Table 2 Imaging features, management and outcome of patients


Hydatid disease of bones is uncommon, and the spine is involved in ~ 50% of these cases. It is a rare occurrence, even in rural areas where echinococcus is endemic, but it is the most serious. Primary infestation of the spine occurs through the porto-vertebral shunts, and the center of the vertebral body is the first site to get involved. When larva penetrates cancellous bone in the vertebrae, it causes a multivesicular and diffuse infiltration [7]. In bony HD, pericyst formation does not occur, thus allowing aggressive proliferation along the line of least resistance, particularly the bony canals [4]. Eventually, daughter vesicles invade the bone and replace the medullary cavity and the disease reaches the cortex and destroys it with subsequent spread of the disease to surrounding tissues [8]. They may grow to very large sizes and may remain asymptomatic for years. While extraosseous hydatids often calcify, intraosseous hydatids rarely do so [9]. In majority of the cases, the disease is confined to the bone and the epidural space [10]. Intradural extramedullary disease has been reported only in 9% of the cases [11, 12]. Neurological complications arise as a result of compressive myelopathy or neuropathy secondary to intradural and extradural disease component.

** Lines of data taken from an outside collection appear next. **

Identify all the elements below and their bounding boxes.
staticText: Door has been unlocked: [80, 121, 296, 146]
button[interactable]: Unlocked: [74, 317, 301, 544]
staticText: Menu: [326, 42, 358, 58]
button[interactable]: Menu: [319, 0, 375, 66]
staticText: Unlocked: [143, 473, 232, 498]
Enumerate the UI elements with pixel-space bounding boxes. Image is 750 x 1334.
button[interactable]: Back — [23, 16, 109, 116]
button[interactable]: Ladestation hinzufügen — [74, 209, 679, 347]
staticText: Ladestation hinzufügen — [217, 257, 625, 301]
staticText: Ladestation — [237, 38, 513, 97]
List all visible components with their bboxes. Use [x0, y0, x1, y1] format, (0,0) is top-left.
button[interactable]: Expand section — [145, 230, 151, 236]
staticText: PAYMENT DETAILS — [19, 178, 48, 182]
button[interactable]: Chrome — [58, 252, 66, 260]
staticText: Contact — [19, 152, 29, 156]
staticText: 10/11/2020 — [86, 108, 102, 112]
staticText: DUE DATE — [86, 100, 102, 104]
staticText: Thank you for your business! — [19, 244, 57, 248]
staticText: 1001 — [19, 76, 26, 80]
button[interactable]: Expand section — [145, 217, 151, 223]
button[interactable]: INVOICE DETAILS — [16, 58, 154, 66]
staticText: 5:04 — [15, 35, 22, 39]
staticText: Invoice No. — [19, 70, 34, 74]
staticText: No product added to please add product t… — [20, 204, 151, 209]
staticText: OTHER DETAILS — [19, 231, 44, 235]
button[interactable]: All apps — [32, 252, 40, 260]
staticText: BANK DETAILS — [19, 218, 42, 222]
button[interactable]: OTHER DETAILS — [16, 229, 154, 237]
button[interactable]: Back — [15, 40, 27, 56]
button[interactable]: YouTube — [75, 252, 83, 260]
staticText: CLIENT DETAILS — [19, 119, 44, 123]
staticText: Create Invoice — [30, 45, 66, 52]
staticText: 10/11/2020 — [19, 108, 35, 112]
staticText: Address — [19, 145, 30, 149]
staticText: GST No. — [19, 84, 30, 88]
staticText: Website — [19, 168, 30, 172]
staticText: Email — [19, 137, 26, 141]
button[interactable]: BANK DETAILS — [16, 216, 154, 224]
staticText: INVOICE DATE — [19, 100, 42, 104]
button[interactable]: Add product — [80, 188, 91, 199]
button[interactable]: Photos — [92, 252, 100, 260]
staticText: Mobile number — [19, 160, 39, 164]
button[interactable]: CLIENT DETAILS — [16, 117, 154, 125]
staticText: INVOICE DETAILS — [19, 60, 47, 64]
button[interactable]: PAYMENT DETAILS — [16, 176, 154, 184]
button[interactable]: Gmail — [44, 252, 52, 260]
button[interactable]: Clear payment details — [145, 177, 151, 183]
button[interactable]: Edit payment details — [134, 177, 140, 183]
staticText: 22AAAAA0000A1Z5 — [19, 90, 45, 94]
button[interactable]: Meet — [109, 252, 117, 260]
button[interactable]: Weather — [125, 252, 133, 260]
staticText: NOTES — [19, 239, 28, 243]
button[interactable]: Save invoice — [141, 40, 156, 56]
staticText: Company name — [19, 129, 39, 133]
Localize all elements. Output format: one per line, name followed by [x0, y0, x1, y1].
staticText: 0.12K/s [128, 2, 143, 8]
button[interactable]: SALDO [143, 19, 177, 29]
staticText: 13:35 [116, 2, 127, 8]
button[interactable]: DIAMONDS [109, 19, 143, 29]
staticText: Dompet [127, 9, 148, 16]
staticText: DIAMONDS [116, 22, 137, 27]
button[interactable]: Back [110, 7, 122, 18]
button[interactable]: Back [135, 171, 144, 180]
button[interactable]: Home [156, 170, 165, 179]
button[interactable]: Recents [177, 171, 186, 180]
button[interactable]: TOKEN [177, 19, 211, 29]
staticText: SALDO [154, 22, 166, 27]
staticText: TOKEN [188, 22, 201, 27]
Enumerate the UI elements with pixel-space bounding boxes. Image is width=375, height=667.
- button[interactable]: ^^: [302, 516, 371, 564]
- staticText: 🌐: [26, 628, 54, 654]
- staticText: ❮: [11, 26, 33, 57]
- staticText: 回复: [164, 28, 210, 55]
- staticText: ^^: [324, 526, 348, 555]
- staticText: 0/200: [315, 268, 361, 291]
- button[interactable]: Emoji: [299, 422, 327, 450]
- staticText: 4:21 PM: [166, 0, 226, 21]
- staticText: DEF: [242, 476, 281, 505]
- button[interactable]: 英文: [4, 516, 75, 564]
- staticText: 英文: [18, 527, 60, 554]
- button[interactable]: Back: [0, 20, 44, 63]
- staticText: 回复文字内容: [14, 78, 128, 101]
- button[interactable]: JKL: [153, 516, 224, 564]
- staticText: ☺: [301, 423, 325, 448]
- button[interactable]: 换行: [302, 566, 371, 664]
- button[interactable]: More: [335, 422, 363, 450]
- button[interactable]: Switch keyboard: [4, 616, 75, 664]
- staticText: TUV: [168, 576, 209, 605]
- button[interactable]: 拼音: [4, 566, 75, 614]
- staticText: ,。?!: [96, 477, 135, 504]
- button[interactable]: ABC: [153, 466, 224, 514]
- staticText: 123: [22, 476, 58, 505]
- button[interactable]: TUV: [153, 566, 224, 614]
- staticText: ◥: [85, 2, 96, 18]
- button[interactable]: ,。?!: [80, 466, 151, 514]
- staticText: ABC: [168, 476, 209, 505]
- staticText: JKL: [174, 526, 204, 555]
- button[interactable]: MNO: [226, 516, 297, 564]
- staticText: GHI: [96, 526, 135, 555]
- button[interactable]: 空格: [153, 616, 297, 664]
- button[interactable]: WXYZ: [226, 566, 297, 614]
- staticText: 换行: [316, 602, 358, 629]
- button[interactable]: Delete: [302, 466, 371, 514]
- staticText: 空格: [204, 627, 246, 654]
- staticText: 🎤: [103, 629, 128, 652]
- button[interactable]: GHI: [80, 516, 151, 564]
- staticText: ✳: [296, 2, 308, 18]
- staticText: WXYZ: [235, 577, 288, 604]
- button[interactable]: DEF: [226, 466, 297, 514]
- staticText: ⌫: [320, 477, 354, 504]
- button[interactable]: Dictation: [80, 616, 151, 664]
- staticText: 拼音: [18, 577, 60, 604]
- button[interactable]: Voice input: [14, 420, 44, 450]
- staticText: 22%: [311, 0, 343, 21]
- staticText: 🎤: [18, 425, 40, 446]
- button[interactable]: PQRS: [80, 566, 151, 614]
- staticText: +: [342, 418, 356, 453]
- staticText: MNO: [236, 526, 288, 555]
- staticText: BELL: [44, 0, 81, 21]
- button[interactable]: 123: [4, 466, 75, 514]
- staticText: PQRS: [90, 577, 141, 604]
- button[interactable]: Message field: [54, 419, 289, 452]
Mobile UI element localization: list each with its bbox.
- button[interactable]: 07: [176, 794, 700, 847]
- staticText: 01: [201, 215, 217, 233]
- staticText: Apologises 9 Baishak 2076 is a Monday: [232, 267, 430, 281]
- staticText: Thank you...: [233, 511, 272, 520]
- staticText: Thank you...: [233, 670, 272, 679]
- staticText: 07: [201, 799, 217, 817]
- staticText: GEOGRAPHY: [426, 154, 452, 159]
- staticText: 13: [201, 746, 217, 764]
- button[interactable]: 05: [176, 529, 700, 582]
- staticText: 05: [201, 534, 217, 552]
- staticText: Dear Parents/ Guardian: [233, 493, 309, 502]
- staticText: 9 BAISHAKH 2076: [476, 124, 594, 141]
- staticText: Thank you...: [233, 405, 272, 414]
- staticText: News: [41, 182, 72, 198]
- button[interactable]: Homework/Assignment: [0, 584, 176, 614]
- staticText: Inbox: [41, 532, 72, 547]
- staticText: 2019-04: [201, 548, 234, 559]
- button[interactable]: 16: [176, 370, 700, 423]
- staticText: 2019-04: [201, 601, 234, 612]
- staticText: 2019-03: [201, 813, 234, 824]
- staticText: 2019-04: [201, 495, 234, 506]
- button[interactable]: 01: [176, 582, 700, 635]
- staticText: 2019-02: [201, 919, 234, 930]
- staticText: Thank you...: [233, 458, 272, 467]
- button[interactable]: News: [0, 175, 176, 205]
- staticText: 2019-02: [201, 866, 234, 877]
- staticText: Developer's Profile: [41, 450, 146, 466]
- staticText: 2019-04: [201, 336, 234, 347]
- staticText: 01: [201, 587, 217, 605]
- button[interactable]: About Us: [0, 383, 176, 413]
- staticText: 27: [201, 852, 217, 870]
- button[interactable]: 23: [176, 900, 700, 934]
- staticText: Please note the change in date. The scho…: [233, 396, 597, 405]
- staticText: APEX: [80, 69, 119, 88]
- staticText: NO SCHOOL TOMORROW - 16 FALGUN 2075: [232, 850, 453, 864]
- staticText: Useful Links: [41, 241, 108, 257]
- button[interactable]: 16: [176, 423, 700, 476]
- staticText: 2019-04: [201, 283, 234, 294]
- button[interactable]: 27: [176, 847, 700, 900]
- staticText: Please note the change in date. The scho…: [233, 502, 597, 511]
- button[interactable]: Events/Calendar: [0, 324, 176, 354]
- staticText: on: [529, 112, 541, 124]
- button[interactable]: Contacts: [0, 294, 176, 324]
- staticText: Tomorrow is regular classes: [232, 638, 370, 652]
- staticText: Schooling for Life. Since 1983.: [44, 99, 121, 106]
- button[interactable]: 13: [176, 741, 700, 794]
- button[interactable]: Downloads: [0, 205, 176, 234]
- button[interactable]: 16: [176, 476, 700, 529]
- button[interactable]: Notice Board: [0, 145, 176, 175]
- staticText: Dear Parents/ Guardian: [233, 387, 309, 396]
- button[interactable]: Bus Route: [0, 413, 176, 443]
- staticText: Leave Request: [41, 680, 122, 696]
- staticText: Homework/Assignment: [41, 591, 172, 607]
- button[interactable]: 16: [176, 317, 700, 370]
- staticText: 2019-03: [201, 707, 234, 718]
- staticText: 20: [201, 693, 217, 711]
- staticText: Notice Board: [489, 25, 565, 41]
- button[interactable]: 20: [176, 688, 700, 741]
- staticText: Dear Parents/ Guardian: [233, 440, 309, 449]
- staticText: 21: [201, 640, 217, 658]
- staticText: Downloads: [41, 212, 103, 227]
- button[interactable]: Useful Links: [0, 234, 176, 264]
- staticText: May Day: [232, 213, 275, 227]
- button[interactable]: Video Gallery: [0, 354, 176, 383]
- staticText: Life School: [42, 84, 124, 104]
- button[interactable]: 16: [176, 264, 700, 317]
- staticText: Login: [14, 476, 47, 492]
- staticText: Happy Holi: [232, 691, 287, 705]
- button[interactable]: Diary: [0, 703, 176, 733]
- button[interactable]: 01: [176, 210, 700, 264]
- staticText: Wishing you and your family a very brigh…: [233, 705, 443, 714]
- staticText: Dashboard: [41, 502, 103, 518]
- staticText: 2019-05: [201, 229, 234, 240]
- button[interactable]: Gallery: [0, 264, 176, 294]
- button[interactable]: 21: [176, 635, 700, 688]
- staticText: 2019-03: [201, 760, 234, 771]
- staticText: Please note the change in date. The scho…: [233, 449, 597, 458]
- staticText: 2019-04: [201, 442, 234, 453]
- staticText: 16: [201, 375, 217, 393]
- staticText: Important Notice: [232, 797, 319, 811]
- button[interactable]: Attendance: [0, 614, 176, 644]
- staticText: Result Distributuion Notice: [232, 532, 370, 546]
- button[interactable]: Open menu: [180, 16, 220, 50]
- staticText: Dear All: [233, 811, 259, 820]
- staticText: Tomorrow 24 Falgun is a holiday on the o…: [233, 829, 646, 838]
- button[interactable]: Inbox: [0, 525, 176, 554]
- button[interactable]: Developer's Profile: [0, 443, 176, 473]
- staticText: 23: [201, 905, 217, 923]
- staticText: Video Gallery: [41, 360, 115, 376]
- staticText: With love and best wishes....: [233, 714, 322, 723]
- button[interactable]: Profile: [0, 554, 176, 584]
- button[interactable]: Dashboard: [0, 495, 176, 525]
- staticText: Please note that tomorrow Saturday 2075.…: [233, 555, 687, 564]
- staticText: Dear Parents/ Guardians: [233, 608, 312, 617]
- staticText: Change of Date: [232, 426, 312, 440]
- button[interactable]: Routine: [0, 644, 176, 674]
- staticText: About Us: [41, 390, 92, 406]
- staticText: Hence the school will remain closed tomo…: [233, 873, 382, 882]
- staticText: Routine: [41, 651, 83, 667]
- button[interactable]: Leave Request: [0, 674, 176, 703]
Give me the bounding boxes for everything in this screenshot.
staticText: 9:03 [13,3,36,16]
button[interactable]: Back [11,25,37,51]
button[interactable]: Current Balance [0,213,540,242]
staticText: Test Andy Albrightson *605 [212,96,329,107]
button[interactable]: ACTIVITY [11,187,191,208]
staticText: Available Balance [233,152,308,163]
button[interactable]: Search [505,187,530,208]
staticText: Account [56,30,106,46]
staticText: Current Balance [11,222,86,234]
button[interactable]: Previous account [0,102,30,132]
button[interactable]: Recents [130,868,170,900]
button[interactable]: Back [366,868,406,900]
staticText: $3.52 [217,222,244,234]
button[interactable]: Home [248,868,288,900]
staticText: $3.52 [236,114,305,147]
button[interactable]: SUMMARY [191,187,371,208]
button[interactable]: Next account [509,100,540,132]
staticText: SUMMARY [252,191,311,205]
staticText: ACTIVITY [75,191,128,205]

On radiograph, the disease may mimic non-specific osteomyelitis in its initial phase because of medullary infiltration by the larvae. Bony erosion, osteolysis and destruction occur with progression of time, and in later stages, a multiloculated cystic appearance may be seen [13]. Some typical imaging features of spinal HD include lack of osteoporosis or sclerosis in involved bone, lack of intervertebral disk space involvement and subperiosteal, subligamentous or paraspinal extension of the disease [8]. CT may contribute in better demarcation of the lesion showing bony expansion with honeycomb-like appearance of the spine and may even demonstrate rim calcification [13]. MRI is superior in assessing the lesion extent and neural involvement and can help in ruling out other differentials. The lesions show intermediate to low-signal intensities on T1-weighted and high-signal intensity on T2-weighted images with multilocularity being a key feature [14]. Hyperintensity on T2WI suggests viable cysts, whereas isointense signal to muscle on both T1 and T2WI or T2 hypointense signals and T1 hypointense signals represent dying or dead cysts. Though efficacy of albendazole for primary bony hydatid treatment is questionable, postoperative albendazole therapy seems only way to prevent recurrence [15]. All of our patients received albendazole (15 mg/kg) in divided doses daily for 3 months, and there was no recurrence in any of our cases till latest follow-up. Because of poor bony penetration of albendazole, radical excisional surgery of primary disease should be done at earliest. The aim of surgery should be removal of all cysts along with involved bone and soft tissues. We were able to get good surgical clearance in all our cases. We irrigated the surgical field with hypertonic saline to prevent local recurrence (16). Though there was a theoretical risk of chemical injury, we did not encounter any such problem. The strength of our study is that it confirms the role of diagnostic imaging and radical excision in the management of these rare lesions, and only possible limitation is short-term follow-up to conclude complete remission.


Spinal HD is uncommon disease with significant morbidity. The diagnosis of this entity is not simple, unless the patient comes from an endemic area or has a history of HD elsewhere. It may be misdiagnosed as spondylitis at initial radiological evaluation. Additional imaging with CT and especially MRI may be crucial in making the correct diagnosis. Radiologist should be familiar with the atypical manifestations of the disease and should keep it in the differential diagnosis of cystic spinal lesions. Radical surgical excision along with postoperative adjuvant albendazole chemotherapy is the mainstay of treatment. Our study supports the standard diagnostic and treatment modalities already published in scientific literature.